Central Station was a terminal for the following lines and intercity trains:
- Chesapeake and Ohio Railway (March 1, 1925 to c. 1930s)
- Cleveland, Cincinnati, Chicago and St. Louis Railway (Big Four)
  - Carolina Special to Asheville, Charlotte, and Charleston
  - James Whitcomb Riley to Cincinnati
  - Royal Palm and Ponce de Leon trains to Georgia and Florida
- Illinois Central Railroad
  - City of Miami to Miami, Florida
  - City of New Orleans and Panama Limited to New Orleans, Louisiana
  - Diamond Special to St. Louis, Missouri
  - Hawkeye to Sioux Falls, South Dakota
  - Iowan to Sioux City, Iowa
  - Land O'Corn to Waterloo, Iowa
  - Seminole to Jacksonville, Florida
  - Shawnee to Carbondale, Illinois
  - Sinnissippi to Freeport, Iowa
- Michigan Central Railroad (up to January 17, 1957)

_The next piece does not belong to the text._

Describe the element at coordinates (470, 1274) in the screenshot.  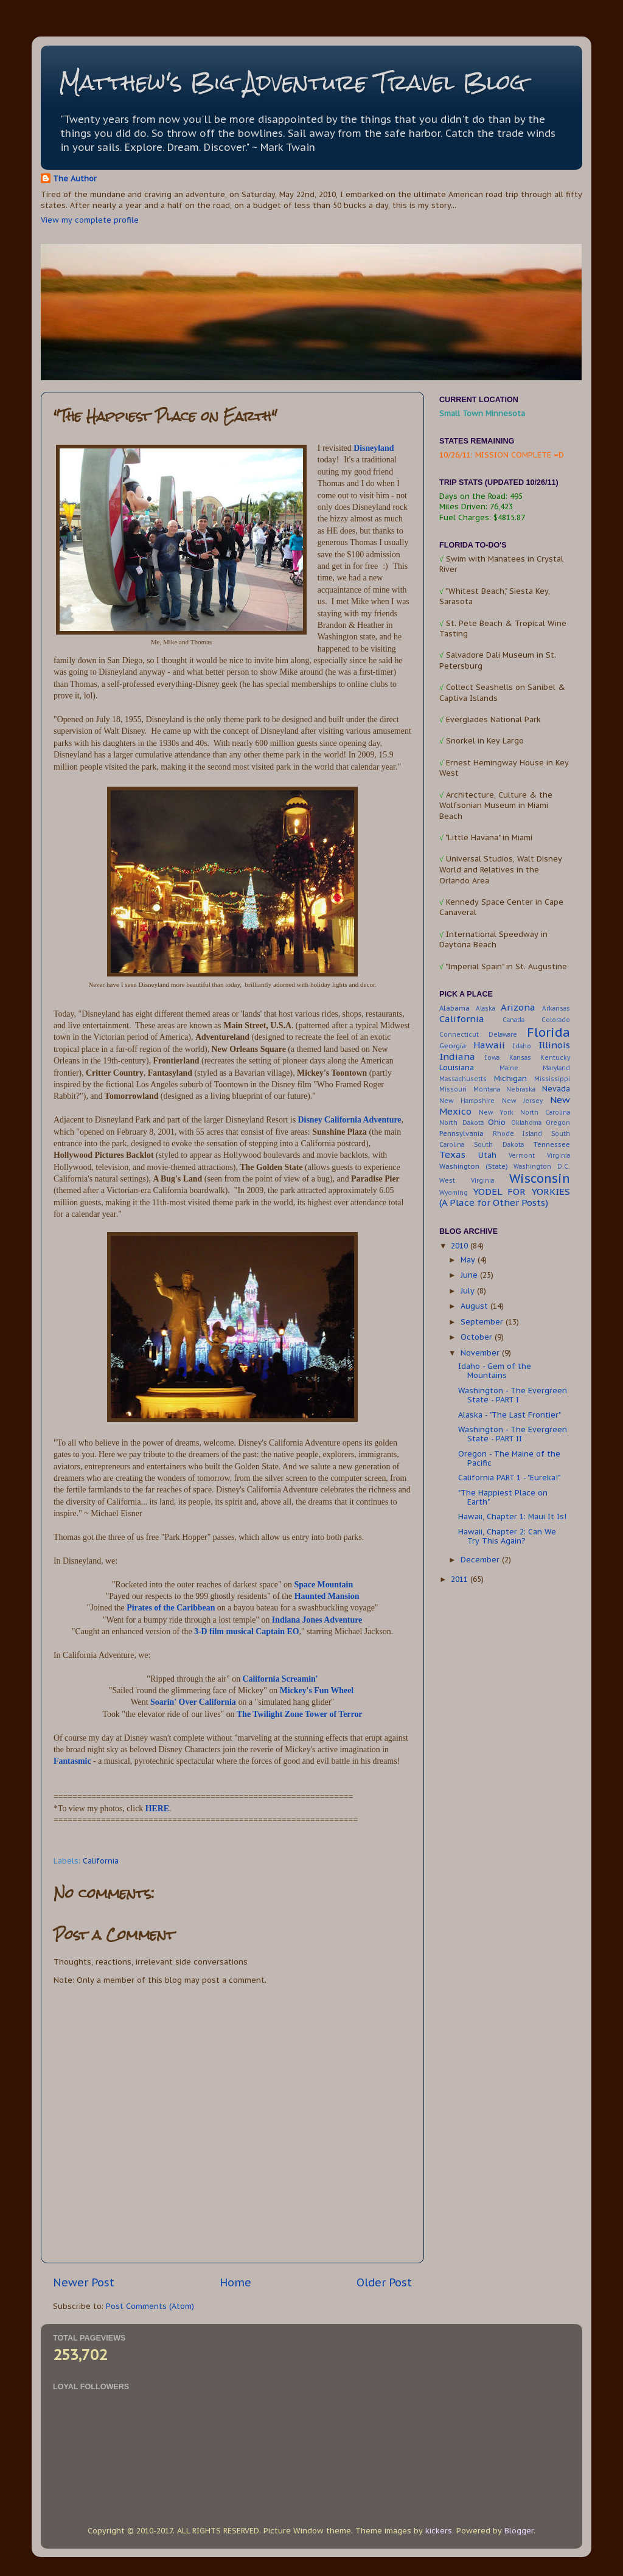 I see `June` at that location.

  - Canadian to Montreal, Quebec, and later to Toronto, Ontario
  - Mercury to Detroit, Michigan, Cleveland, Ohio and Cincinnati, Ohio
  - North Shore Limited to New York City
  - Motor City Special to Detroit, Michigan
  - Niagara to New York City (cut back to Niagara Falls to NYC in 1940s)
  - Wolverine to New York City
- Minneapolis, St. Paul and Sault Ste. Marie Railway (Soo Line) (1899 to 1912 and after 1965)
  - Laker to Duluth, Minnesota
- Pere Marquette Railroad (up to December 15, 1903)
- Amtrak (through March 5, 1972)
  - Floridian
  - George Washington/James Whitcomb Riley
  - Panama Limited
  - Shawnee

The following commuter rail services operated through the station (southern line electrified after 1926) en route to Randolph Street Terminal (now Millennium Station) approximately 1.5 miles to the north:
- Illinois Central Railroad - serving mostly local stops to South Chicago, Blue Island and Richton Park, later extended to University Park
- Illinois Central Railroad - serving local stops to Addison (abandoned 1931)
- Chicago South Shore and South Bend Railroad (beginning August 29, 1926) - interurban electric trains to South Bend, Indiana

The former Illinois Central electric commuter service is operated by Metra as its Electric Line and the former South Shore interurban is operated by the Northern Indiana Commuter Transportation District.